Public Officers Must Walk the Talk


February 19, 2017


As the Government pushes ahead with public sector transformation, there is a call for public officers to be steeped in the right set of values if they are to contribute meaningfully to the development process.

“…at the heart of transforming our institutions, are the people we employ…leaders and managers at all levels must also walk the talk to model exemplary conduct and practices aligned to values, and to encourage these in their staff,” said Minister of Public Administration and Communications, the Honourable Maxie Cuffie.
He was speaking at the strategic visioning exercise for the Personnel Department which is part of a holistic plan to reform the public sector. A similar workshop was done by the Strategic Human Resources Management Division of the Ministry of Public Administration and Communications (MPAC) and the Institute of Public Administration of Canada (IMPAC) at the beginning of the month (February 1 and 2).
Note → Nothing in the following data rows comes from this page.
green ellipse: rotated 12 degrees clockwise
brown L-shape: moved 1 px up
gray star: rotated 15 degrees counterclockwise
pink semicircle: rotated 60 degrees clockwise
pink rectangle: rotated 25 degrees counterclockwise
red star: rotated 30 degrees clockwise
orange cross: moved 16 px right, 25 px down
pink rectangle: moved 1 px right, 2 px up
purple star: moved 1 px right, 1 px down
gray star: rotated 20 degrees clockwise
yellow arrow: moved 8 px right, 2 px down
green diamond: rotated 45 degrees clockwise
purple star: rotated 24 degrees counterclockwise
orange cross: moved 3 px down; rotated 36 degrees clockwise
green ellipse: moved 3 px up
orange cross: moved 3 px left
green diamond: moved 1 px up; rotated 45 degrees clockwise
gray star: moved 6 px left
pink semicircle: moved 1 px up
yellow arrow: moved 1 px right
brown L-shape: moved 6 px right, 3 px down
That exercise was aimed at the institutional strengthening of the Services Commissions which is also part of public sector reformation.
The Minister told the public officers gathered that good government requires good people. Moreso, he believes, the success of any government to respond effectively to today’s challenges is dictated largely by its ability to recruit and retain a talented workforce.

“This challenge is coupled with the need for new skills, attitudes and behaviours among public officials at all levels in order to respond effectively to the increasing complexity and number of demands placed on governments.”
Developing an effective, competent and forward looking public service, as well as strong but lean State institutions, said Minister Cuffie, is one of the greatest challenges nations around the world face today.

“How the public sector is structured therefore, how it operates and the role it performs within a country plays an important part in economic and social progress. In particular, the quality of leadership has a great impact on the quality of service offered, which in turn affects the pace and progress of development.”
The Minister urged the Personnel Department to ensure its strategic visioning exercise is more than just another all-day meeting. He felt it is also imperative to revisit the core values and principles outlined in the legislation governing the public service, examine the relevance of the current human resources management institutional framework, review recruitment, remuneration and recognition strategies and incentives and institutionalise workforce planning, among other initiatives.

“The harsh reality is that many of our systems that got us to where we are today, will not help us to get to where we want to be. The task of righting the ship can only be done by those entrusted with its leadership. Leaders who embody organisational values have a huge positive impact on whether the rest of the organisation lives out those values”.

The Minister also advised the Personnel Department to lead by example and get its house in order to be able to help the rest of the public service do the same. The Personnel Department is responsible for determining and/or advising on pay and other terms and conditions of service for a wide spectrum of employees within the public sector.